(Extracted page text data)
____________________

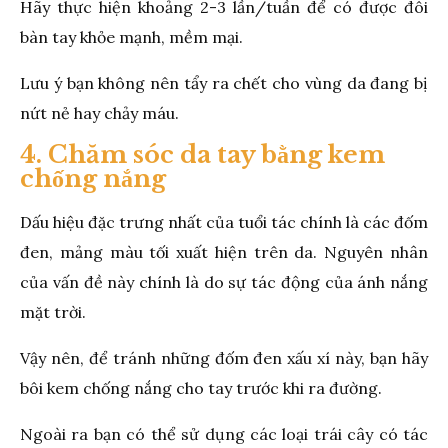
Hãy thực hiện khoảng 2-3 lần/tuần để có được đôi
bàn tay khỏe mạnh, mềm mại.
Lưu ý bạn không nên tẩy ra chết cho vùng da đang bị
nứt nẻ hay chảy máu.
4. Chăm sóc da tay bằng kem
chống nắng
Dấu hiệu đặc trưng nhất của tuổi tác chính là các đốm
đen, mảng màu tối xuất hiện trên da. Nguyên nhân
của vấn đề này chính là do sự tác động của ánh nắng
mặt trời.
Vậy nên, để tránh những đốm đen xấu xí này, bạn hãy
bôi kem chống nắng cho tay trước khi ra đường.
Ngoài ra bạn có thể sử dụng các loại trái cây có tác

____________________

Repeat each record verbatim, pictures excluded.

The answer -
Hãy thực hiện khoảng 2-3 lần/tuần để có được đôi
bàn tay khỏe mạnh, mềm mại.
Lưu ý bạn không nên tẩy ra chết cho vùng da đang bị
nứt nẻ hay chảy máu.
4. Chăm sóc da tay bằng kem
chống nắng
Dấu hiệu đặc trưng nhất của tuổi tác chính là các đốm
đen, mảng màu tối xuất hiện trên da. Nguyên nhân
của vấn đề này chính là do sự tác động của ánh nắng
mặt trời.
Vậy nên, để tránh những đốm đen xấu xí này, bạn hãy
bôi kem chống nắng cho tay trước khi ra đường.
Ngoài ra bạn có thể sử dụng các loại trái cây có tác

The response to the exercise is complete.